The Federal Trade Commission wants to shut down a scheme that preys on seniors across the country by offering discounts on prescription drugs and pretending to be affiliated with Medicare, Social Security, or medical insurance providers.
In a complaint filed against the operators of the scam in the United States and Canada, the FTC alleges that U.S. seniors responding to deceptive telephone calls were often convinced to turn over their bank account numbers.
The scheme’s operators used that information to debit money from victims’ accounts.
“This scam, which targeted and deceived our nation’s seniors, is as cynical and wanton as they come,” said Jessica Rich, Director of the FTC’s Bureau of Consumer Protection. “We look forward to bringing this operation to a halt and working to get relief for the victims.”
According to the FTC’s complaint, the telemarketing calls pitched a prescription drug discount card that would provide substantially discounted, or even free prescription drugs.
Moreover, many seniors were led to believe they had to purchase the card to continue receiving their Medicare, Social Security, or medical insurance benefits.
In fact, the prescription drug discount cards the defendants provided to consumers are available for free by calling a toll-free number or visiting a website. But the cards generally do not provide any discounts to consumers who already have insurance either through a government program or a private insurer.
The scam was run from both sides of the border. The fraudsters contacted consumers from a telemarketing boiler room in Montreal. The U.S. side of the operation then used the bank account information consumers provided in the calls to take approximately $300 from consumers’ bank accounts using a “demand draft.”
Not all consumers who paid even received the purported discount card – some victims received nothing at all for their money.
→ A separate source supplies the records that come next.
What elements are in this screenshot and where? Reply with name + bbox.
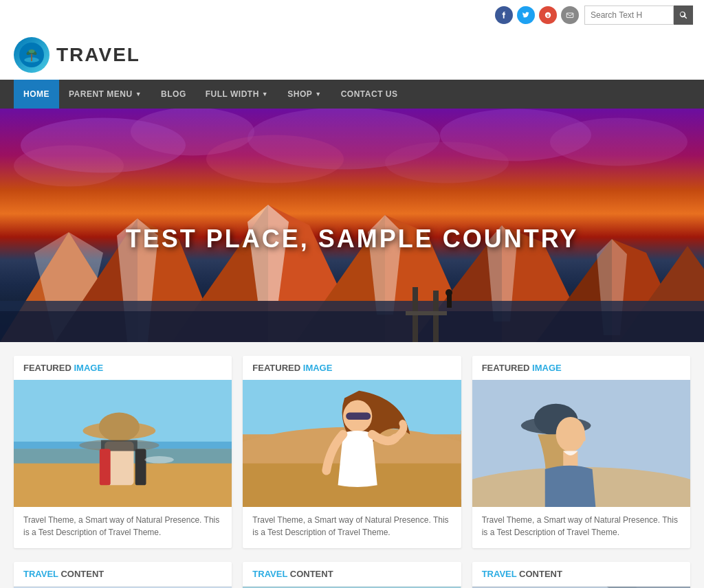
svg-rect-37: [0, 311, 704, 342]
nav-shop[interactable]: SHOP ▼: [278, 80, 331, 109]
svg-rect-51: [100, 449, 111, 485]
card-3-desc: Travel Theme, a Smart way of Natural Pre…: [472, 507, 690, 548]
svg-rect-39: [433, 291, 439, 342]
featured-card-1: FEATURED IMAGE: [14, 356, 232, 548]
svg-point-13: [550, 118, 688, 166]
card-2-header: FEATURED IMAGE: [243, 356, 461, 380]
svg-rect-40: [406, 311, 447, 315]
chevron-down-icon-2: ▼: [262, 91, 268, 98]
travel-2-accent: TRAVEL: [252, 569, 289, 579]
card-2-accent: IMAGE: [303, 363, 333, 373]
featured-card-3: FEATURED IMAGE: [472, 356, 690, 548]
main-nav: HOME PARENT MENU ▼ BLOG FULL WIDTH ▼ SHO…: [0, 80, 704, 109]
travel-card-2-header: TRAVEL CONTENT: [243, 562, 461, 587]
twitter-icon[interactable]: [517, 6, 535, 24]
svg-point-42: [446, 289, 452, 296]
card-3-header: FEATURED IMAGE: [472, 356, 690, 380]
svg-point-8: [29, 49, 35, 53]
nav-parent-menu[interactable]: PARENT MENU ▼: [59, 80, 151, 109]
card-2-desc: Travel Theme, a Smart way of Natural Pre…: [243, 507, 461, 548]
card-1-desc: Travel Theme, a Smart way of Natural Pre…: [14, 507, 232, 548]
card-3-image: [472, 380, 690, 507]
hero-title: TEST PLACE, SAMPLE COUNTRY: [126, 225, 579, 253]
cards-section: FEATURED IMAGE: [0, 342, 704, 588]
travel-card-3-header: TRAVEL CONTENT: [472, 562, 690, 587]
travel-3-accent: TRAVEL: [482, 569, 519, 579]
travel-card-1-header: TRAVEL CONTENT: [14, 562, 232, 587]
card-1-accent: IMAGE: [74, 363, 103, 373]
logo-area: TRAVEL: [14, 37, 140, 73]
travel-cards-row: TRAVEL CONTENT: [14, 562, 690, 588]
travel-card-3: TRAVEL CONTENT: [472, 562, 690, 588]
svg-rect-58: [346, 413, 371, 420]
svg-rect-41: [447, 294, 452, 308]
card-1-image: [14, 380, 232, 507]
email-icon[interactable]: [561, 6, 579, 24]
svg-rect-2: [566, 13, 573, 18]
chevron-down-icon-3: ▼: [315, 91, 321, 98]
social-icons: g: [495, 6, 579, 24]
search-bar: [584, 5, 693, 25]
featured-cards-row: FEATURED IMAGE: [14, 356, 690, 548]
svg-point-53: [144, 456, 173, 464]
site-header: TRAVEL: [0, 30, 704, 80]
svg-rect-52: [135, 449, 146, 485]
chevron-down-icon: ▼: [135, 91, 142, 98]
card-1-header: FEATURED IMAGE: [14, 356, 232, 380]
nav-blog[interactable]: BLOG: [151, 80, 196, 109]
google-icon[interactable]: g: [539, 6, 557, 24]
svg-text:g: g: [547, 13, 549, 17]
travel-1-accent: TRAVEL: [23, 569, 60, 579]
travel-card-2: TRAVEL CONTENT: [243, 562, 461, 588]
hero-section: TEST PLACE, SAMPLE COUNTRY: [0, 109, 704, 342]
nav-full-width[interactable]: FULL WIDTH ▼: [196, 80, 278, 109]
search-button[interactable]: [674, 5, 693, 25]
card-2-image: [243, 380, 461, 507]
nav-home[interactable]: HOME: [14, 80, 59, 109]
logo-icon: [14, 37, 50, 73]
featured-card-2: FEATURED IMAGE: [243, 356, 461, 548]
top-bar: g: [0, 0, 704, 30]
site-title: TRAVEL: [56, 44, 140, 66]
svg-point-48: [99, 413, 140, 442]
card-3-accent: IMAGE: [532, 363, 562, 373]
search-input[interactable]: [584, 5, 674, 25]
travel-card-1: TRAVEL CONTENT: [14, 562, 232, 588]
facebook-icon[interactable]: [495, 6, 513, 24]
mountains-decoration: [0, 167, 704, 342]
nav-contact-us[interactable]: CONTACT US: [331, 80, 408, 109]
The scam operators are charged with violating Section 5 of the FTC Act by deceptively presenting themselves as government or insurance representatives, and by telling consumers that the discount plans they were selling could provide substantial discounts on prescription drugs.
In addition, the defendants are charged with violating the FTC’s Telemarketing Sales Rule for their deceptive acts and for calling consumers whose numbers were on the National Do Not Call Registry.
A federal judge in the U.S. District Court for the Northern District of Illinois issued a temporary restraining order halting the defendants’ deceptive scheme and freezing their assets.
The U.S.-based defendants in the case include: AFD Advisors, LLC, of Wisconsin, which also does business as AFD Medical Advisors; AMG Associates, LLC, of Delaware, which also does business as AMG Medical and AMG Medical Associates; Aaron F. Dupont, individually and as an officer of AFD Advisors and AMG Associates; CAL Consulting, LLC, of Georgia, which also does business as Clinacall; Charles A. Lamborn, III, individually and as an officer of CAL Consulting; and Park 295 Corp, of New York.
The Canadian-based defendants are: 9262-2182 Quebec Inc; Stephanie Scebba, individually and as an officer of 9262-2182 Quebec Inc.; 9210-7838 Quebec Inc; and Fawaz Sebal, also known as Frank Sebag, individually and as an officer of 9210-7838 Quebec Inc.